10-52 壁の裏8
「俺達の知ってるドワーフって奴らは」
執務室に通された悠達はゲオルグのドワーフに耳を傾けた。テーブルに振る舞われているのが酒なのはバローの要望である。
「頑固で融通の利かない石頭だが、恩には恩を返す義理堅い種族だ。……まあ、恨みには恨みを返すのも義理堅いって言えるのかもな。裏切りは絶対に許さねぇし嘘も嫌う。大飯食らいで大酒飲み、手先が器用で鍛冶や細工が得意な奴が多い。だからドワーフの武器や防具は質が高いし、俺達の弓じゃ射抜くのは一苦労だ。腕力は最低でもエルフの数倍はあるし、頑健で多少の傷じゃ戦意が衰える事はねえ」
一口酒を口に含み、喉を湿してからゲオルグは先を続けた。
「その代わりあいつらは普通に魔法を使うのはからっきしでな。一番基本の『光源』すらまともに発動しねえ。古い慣用句に「エルフに斧を持たせる」、「ドワーフに魔法を教える」ってのがあるが、どっちも時間の無駄だからやめとけって意味だな。今は一概にそうとも言えないんだが……」
「エルフの『魔法鎧』とドワーフの魔道具、だろ?」
「その通り」
バローの言葉にゲオルグはカップを掲げて首肯した。
「ハリー様の最高傑作である『魔法鎧』のお陰でエルフの身体能力・継戦能力は格段に増した。だがドワーフもこちらの『魔法鎧』を解析して独自の魔道具装備を開発してそれに拮抗したんだ。これによってエルフは腕力と強靭さを、ドワーフは魔法戦能力を得た。長く戦争してるせいか、どっちも相手の持ってるモンが良く見えたんじゃねぇかな。『魔法鎧』はそこのエリートさんみたいに実力が無けりゃ国からは下賜されねぇが、多少は民間にも出回ってるぜ。高位の探索者は大抵持ってるし、ギルドでも独自に研究改良は続けてるが……残念ながらエルフにゃ超一流って言える鍛冶師が居ねぇんだよ。俺達は金属の扱いじゃドワーフに2歩も3歩も遅れてるんだ」
「つまり、鎧とは言いながらも防御力が低いという事だろう?」
「そうなんだよ……陛下の『賢王鎧』は少ないながらも神鋼鉄が使われてて機動性と防御力を両立させてるが、それ以外は普通の鎧よりも大分低いんだ。とてもじゃないがドワーフと白兵戦を出来る代物じゃないし、魔法補助装備と割り切るのが無難だな」
『魔法鎧』の防御力の低さは古くから指摘されていたが、根本的な解決策は発見されていなかった。防御力を上げようと金属の量を増やせば重量の増大を招き動きに支障を来すし、金属自体に硬度上昇の魔法陣を仕込めば使用者の魔力を消耗し継戦能力を損なうという二律背反のジレンマが存在するのだ。布や皮の装備よりは丈夫だが、『魔法鎧』の防御面の不安は今も完全には解消されてはいない。

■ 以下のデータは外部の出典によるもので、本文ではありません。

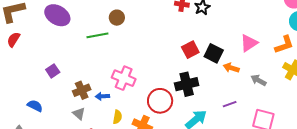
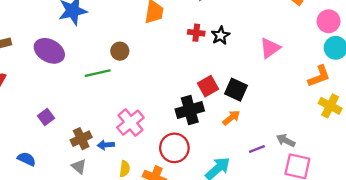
pink triangle: (249, 43) -> (270, 48), moved
orange arrow: (231, 68) -> (231, 118), moved, turned 126
pink cross: (124, 78) -> (130, 123), turned 30
gray arrow: (259, 80) -> (286, 140), moved
black cross: (187, 84) -> (190, 110), moved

「欠点を補い長所を強化する形で発展したエルフとドワーフだが、今回の魔法封鎖戦術はエルフにとっちゃ最悪だよ。たとえ身体強化が効いていてもエルフの装備じゃ魔銀を貫く事は難しいし、そもそも国の兵士は魔法偏重で集められてっから弓以外の武術に長けたエルフは殆ど居ねぇはずだ。そうだろ?」
ゲオルグに問われ、ロメロとミルヒは苦い顔で頷いた。『機導兵』に蹂躙された記憶はまだ生々しく彼らの脳裏に残っているのだ。

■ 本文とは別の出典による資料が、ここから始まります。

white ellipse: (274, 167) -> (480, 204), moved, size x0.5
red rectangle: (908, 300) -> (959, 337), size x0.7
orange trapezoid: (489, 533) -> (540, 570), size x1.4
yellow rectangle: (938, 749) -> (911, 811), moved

「……ああ。悔しいが、魔法を封じられては我々の力で奴らを倒すのは困難だ。敵一体に対し魔法抜きで集団で当たる方法を我々は知らぬ……」
「兵士は基本的に職業軍人だからな。対ドワーフ特化でそれ以外の相手が苦手なのは仕方ねぇさ。そういう手合いは探索者の方が慣れてるしよ」
ゲオルグの物言いに引っかかる物を感じたバローが小首を傾げ、ゲオルグに尋ねた。
「『機導兵』と戦う事を考えてるのか? ギルドの方針はバンザイしちまえってんじゃ無かったか?」
ゲオルグの言い方ではまるでドワーフに対抗する事を考えているように思えたバローの問いにゲオルグは苦笑して答えた。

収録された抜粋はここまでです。